To evaluate the limit as x approaches 0 for the given expression, we can use a Taylor series expansion.
Let's start by expanding the numerator, 1 - cos(5x), using the Maclaurin series for cosine:
cos(x) = 1 - (x^2/2!) + (x^4/4!) - (x^6/6!) + ...

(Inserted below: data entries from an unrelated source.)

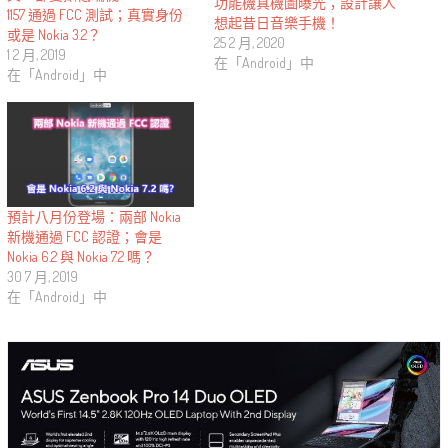
功能機真機圖曝光；設計讓人
1157 通過 FCC 測試；真實身份
想起昔日音樂手機！
或是 Nokia 3.2？
25 2 月, 2020
1 2 月, 2019
在「Android」中
在「Android」中
預計八月份登場：兩部 Nokia
新機通過 FCC 認證；會是
Nokia 6.2 與 Nokia 7.2 嗎？
30 7 月, 2019
在「Android」中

Replacing x with 5x, we get:
cos(5x) = 1 - ((5x)^2/2!) + ((5x)^4/4!) - ((5x)^6/6!) + ...
= 1 - (25x^2/2!) + (625x^4/4!) - (15625x^6/6!) + ...
Now let's expand the denominator, 1 + 5x - e^(5x), using the Maclaurin series for exponential function:
e^x = 1 + x + (x^2/2!) + (x^3/3!) + ...
Replacing x with 5x, we get:
e^(5x) = 1 + (5x) + ((5x)^2/2!) + ((5x)^3/3!) + ...
= 1 + 5x + (25x^2/2!) + (125x^3/3!) + ...
Now substitute both expansions back into the original expression:
[1 - cos(5x)] / [1 + 5x - e^(5x)]
= [1 - (25x^2/2!) + (625x^4/4!) - (15625x^6/6!)] / [1 + 5x + (25x^2/2!) + (125x^3/3!) + ...]
Taking the limit as x approaches 0 means we can neglect the terms with higher powers of x.
After simplifying, we have:
lim(x->0) [1 - cos(5x)] / [1 + 5x - e^(5x)]
= [1 - (25x^2/2!)] / [1 + 5x]
Now, we can substitute x=0 into the simplified expression:
[1 - (25(0)^2/2!)] / [1 + 5(0)]
= [1 - 0] / [1 + 0]
= 1 / 1
= 1
Therefore, the limit as x approaches 0 for the given expression is 1.